TASK = Repeat the full listing that follows, word for word.

RECORDS TO USE =

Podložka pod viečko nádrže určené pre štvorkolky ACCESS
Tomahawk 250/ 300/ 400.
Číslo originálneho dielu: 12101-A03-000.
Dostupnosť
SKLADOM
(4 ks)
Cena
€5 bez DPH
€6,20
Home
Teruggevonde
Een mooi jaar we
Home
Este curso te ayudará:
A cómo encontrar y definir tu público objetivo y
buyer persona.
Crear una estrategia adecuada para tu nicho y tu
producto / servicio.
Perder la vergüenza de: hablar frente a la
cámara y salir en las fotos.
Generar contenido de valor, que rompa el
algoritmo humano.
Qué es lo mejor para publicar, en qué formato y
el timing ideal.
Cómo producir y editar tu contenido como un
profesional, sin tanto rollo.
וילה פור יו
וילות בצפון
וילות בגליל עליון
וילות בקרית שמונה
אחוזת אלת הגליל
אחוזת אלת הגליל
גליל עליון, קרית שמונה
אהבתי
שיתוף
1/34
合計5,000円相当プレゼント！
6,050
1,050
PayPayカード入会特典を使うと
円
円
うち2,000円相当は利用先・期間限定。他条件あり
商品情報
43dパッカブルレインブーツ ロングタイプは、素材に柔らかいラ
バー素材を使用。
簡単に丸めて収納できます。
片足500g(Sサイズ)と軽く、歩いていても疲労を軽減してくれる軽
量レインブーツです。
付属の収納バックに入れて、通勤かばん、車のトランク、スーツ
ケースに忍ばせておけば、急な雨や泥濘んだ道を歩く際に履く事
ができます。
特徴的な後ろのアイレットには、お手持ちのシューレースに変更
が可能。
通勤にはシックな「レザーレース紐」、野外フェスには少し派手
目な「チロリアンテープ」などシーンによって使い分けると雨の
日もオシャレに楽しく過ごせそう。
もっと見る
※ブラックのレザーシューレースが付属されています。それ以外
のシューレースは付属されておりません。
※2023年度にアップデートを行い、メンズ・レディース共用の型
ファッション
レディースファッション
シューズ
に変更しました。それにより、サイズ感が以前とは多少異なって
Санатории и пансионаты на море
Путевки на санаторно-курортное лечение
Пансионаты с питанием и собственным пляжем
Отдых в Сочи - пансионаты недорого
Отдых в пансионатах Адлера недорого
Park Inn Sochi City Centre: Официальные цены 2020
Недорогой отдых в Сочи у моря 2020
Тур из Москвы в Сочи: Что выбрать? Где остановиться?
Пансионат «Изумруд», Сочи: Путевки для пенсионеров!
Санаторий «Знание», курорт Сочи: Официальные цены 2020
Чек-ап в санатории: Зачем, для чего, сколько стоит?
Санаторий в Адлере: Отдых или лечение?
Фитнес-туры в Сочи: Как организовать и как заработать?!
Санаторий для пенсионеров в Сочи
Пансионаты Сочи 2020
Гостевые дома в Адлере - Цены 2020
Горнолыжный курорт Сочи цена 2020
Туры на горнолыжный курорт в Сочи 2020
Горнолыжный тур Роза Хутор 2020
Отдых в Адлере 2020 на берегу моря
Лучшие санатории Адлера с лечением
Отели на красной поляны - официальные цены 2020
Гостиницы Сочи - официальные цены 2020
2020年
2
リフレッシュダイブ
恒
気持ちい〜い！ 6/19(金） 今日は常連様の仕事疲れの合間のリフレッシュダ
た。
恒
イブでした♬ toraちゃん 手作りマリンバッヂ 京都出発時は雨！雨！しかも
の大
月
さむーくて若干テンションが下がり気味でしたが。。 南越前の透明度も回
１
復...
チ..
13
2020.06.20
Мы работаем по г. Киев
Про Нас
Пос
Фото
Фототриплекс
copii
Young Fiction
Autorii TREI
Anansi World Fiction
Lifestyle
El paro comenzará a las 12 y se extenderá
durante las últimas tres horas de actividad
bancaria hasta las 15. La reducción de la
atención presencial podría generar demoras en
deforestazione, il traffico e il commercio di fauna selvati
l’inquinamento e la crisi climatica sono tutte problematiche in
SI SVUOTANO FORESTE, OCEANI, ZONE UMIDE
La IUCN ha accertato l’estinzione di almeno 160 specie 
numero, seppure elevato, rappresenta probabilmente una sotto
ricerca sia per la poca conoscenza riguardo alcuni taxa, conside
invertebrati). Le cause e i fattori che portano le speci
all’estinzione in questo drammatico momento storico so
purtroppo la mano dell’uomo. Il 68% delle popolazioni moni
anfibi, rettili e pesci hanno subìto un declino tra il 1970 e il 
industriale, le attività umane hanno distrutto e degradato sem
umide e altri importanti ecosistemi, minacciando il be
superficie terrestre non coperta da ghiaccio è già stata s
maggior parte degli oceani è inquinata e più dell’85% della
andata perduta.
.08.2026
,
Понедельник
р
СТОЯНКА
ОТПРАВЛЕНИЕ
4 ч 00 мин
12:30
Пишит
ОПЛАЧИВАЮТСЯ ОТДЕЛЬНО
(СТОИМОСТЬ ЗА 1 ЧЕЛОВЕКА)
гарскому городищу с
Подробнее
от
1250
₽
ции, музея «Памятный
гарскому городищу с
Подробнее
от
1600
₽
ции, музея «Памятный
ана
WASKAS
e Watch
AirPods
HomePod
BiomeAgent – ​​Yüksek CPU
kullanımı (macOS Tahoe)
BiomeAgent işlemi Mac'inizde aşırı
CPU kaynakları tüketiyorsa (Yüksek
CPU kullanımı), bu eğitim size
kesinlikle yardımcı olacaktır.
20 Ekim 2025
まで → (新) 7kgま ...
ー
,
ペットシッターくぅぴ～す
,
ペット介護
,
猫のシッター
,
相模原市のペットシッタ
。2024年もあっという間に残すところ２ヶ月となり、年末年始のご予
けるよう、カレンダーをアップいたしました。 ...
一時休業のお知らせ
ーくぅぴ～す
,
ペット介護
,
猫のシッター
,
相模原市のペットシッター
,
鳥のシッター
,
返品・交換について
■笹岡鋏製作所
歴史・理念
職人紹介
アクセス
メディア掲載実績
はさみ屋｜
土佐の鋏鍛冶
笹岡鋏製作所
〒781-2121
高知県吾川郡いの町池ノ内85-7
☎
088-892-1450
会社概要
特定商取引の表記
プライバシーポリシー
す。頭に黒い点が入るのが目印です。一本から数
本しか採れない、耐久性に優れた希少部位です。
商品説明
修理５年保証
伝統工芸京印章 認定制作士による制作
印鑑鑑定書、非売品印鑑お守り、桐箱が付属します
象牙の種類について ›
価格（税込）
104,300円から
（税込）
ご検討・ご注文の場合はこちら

SOLVED EXERCISE =
Podložka pod viečko nádrže určené pre štvorkolky ACCESS
Tomahawk 250/ 300/ 400.
Číslo originálneho dielu: 12101-A03-000.
Dostupnosť
SKLADOM
(4 ks)
Cena
€5 bez DPH
€6,20
Home
Teruggevonde
Een mooi jaar we
Home
Este curso te ayudará:
A cómo encontrar y definir tu público objetivo y
buyer persona.
Crear una estrategia adecuada para tu nicho y tu
producto / servicio.
Perder la vergüenza de: hablar frente a la
cámara y salir en las fotos.
Generar contenido de valor, que rompa el
algoritmo humano.
Qué es lo mejor para publicar, en qué formato y
el timing ideal.
Cómo producir y editar tu contenido como un
profesional, sin tanto rollo.
וילה פור יו
וילות בצפון
וילות בגליל עליון
וילות בקרית שמונה
אחוזת אלת הגליל
אחוזת אלת הגליל
גליל עליון, קרית שמונה
אהבתי
שיתוף
1/34
合計5,000円相当プレゼント！
6,050
1,050
PayPayカード入会特典を使うと
円
円
うち2,000円相当は利用先・期間限定。他条件あり
商品情報
43dパッカブルレインブーツ ロングタイプは、素材に柔らかいラ
バー素材を使用。
簡単に丸めて収納できます。
片足500g(Sサイズ)と軽く、歩いていても疲労を軽減してくれる軽
量レインブーツです。
付属の収納バックに入れて、通勤かばん、車のトランク、スーツ
ケースに忍ばせておけば、急な雨や泥濘んだ道を歩く際に履く事
ができます。
特徴的な後ろのアイレットには、お手持ちのシューレースに変更
が可能。
通勤にはシックな「レザーレース紐」、野外フェスには少し派手
目な「チロリアンテープ」などシーンによって使い分けると雨の
日もオシャレに楽しく過ごせそう。
もっと見る
※ブラックのレザーシューレースが付属されています。それ以外
のシューレースは付属されておりません。
※2023年度にアップデートを行い、メンズ・レディース共用の型
ファッション
レディースファッション
シューズ
に変更しました。それにより、サイズ感が以前とは多少異なって
Санатории и пансионаты на море
Путевки на санаторно-курортное лечение
Пансионаты с питанием и собственным пляжем
Отдых в Сочи - пансионаты недорого
Отдых в пансионатах Адлера недорого
Park Inn Sochi City Centre: Официальные цены 2020
Недорогой отдых в Сочи у моря 2020
Тур из Москвы в Сочи: Что выбрать? Где остановиться?
Пансионат «Изумруд», Сочи: Путевки для пенсионеров!
Санаторий «Знание», курорт Сочи: Официальные цены 2020
Чек-ап в санатории: Зачем, для чего, сколько стоит?
Санаторий в Адлере: Отдых или лечение?
Фитнес-туры в Сочи: Как организовать и как заработать?!
Санаторий для пенсионеров в Сочи
Пансионаты Сочи 2020
Гостевые дома в Адлере - Цены 2020
Горнолыжный курорт Сочи цена 2020
Туры на горнолыжный курорт в Сочи 2020
Горнолыжный тур Роза Хутор 2020
Отдых в Адлере 2020 на берегу моря
Лучшие санатории Адлера с лечением
Отели на красной поляны - официальные цены 2020
Гостиницы Сочи - официальные цены 2020
2020年
2
リフレッシュダイブ
恒
気持ちい〜い！ 6/19(金） 今日は常連様の仕事疲れの合間のリフレッシュダ
た。
恒
イブでした♬ toraちゃん 手作りマリンバッヂ 京都出発時は雨！雨！しかも
の大
月
さむーくて若干テンションが下がり気味でしたが。。 南越前の透明度も回
１
復...
チ..
13
2020.06.20
Мы работаем по г. Киев
Про Нас
Пос
Фото
Фототриплекс
copii
Young Fiction
Autorii TREI
Anansi World Fiction
Lifestyle
El paro comenzará a las 12 y se extenderá
durante las últimas tres horas de actividad
bancaria hasta las 15. La reducción de la
atención presencial podría generar demoras en
deforestazione, il traffico e il commercio di fauna selvati
l’inquinamento e la crisi climatica sono tutte problematiche in
SI SVUOTANO FORESTE, OCEANI, ZONE UMIDE
La IUCN ha accertato l’estinzione di almeno 160 specie 
numero, seppure elevato, rappresenta probabilmente una sotto
ricerca sia per la poca conoscenza riguardo alcuni taxa, conside
invertebrati). Le cause e i fattori che portano le speci
all’estinzione in questo drammatico momento storico so
purtroppo la mano dell’uomo. Il 68% delle popolazioni moni
anfibi, rettili e pesci hanno subìto un declino tra il 1970 e il 
industriale, le attività umane hanno distrutto e degradato sem
umide e altri importanti ecosistemi, minacciando il be
superficie terrestre non coperta da ghiaccio è già stata s
maggior parte degli oceani è inquinata e più dell’85% della
andata perduta.
.08.2026
,
Понедельник
р
СТОЯНКА
ОТПРАВЛЕНИЕ
4 ч 00 мин
12:30
Пишит
ОПЛАЧИВАЮТСЯ ОТДЕЛЬНО
(СТОИМОСТЬ ЗА 1 ЧЕЛОВЕКА)
гарскому городищу с
Подробнее
от
1250
₽
ции, музея «Памятный
гарскому городищу с
Подробнее
от
1600
₽
ции, музея «Памятный
ана
WASKAS
e Watch
AirPods
HomePod
BiomeAgent – ​​Yüksek CPU
kullanımı (macOS Tahoe)
BiomeAgent işlemi Mac'inizde aşırı
CPU kaynakları tüketiyorsa (Yüksek
CPU kullanımı), bu eğitim size
kesinlikle yardımcı olacaktır.
20 Ekim 2025
まで → (新) 7kgま ...
ー
,
ペットシッターくぅぴ～す
,
ペット介護
,
猫のシッター
,
相模原市のペットシッタ
。2024年もあっという間に残すところ２ヶ月となり、年末年始のご予
けるよう、カレンダーをアップいたしました。 ...
一時休業のお知らせ
ーくぅぴ～す
,
ペット介護
,
猫のシッター
,
相模原市のペットシッター
,
鳥のシッター
,
返品・交換について
■笹岡鋏製作所
歴史・理念
職人紹介
アクセス
メディア掲載実績
はさみ屋｜
土佐の鋏鍛冶
笹岡鋏製作所
〒781-2121
高知県吾川郡いの町池ノ内85-7
☎
088-892-1450
会社概要
特定商取引の表記
プライバシーポリシー
す。頭に黒い点が入るのが目印です。一本から数
本しか採れない、耐久性に優れた希少部位です。
商品説明
修理５年保証
伝統工芸京印章 認定制作士による制作
印鑑鑑定書、非売品印鑑お守り、桐箱が付属します
象牙の種類について ›
価格（税込）
104,300円から
（税込）
ご検討・ご注文の場合はこちら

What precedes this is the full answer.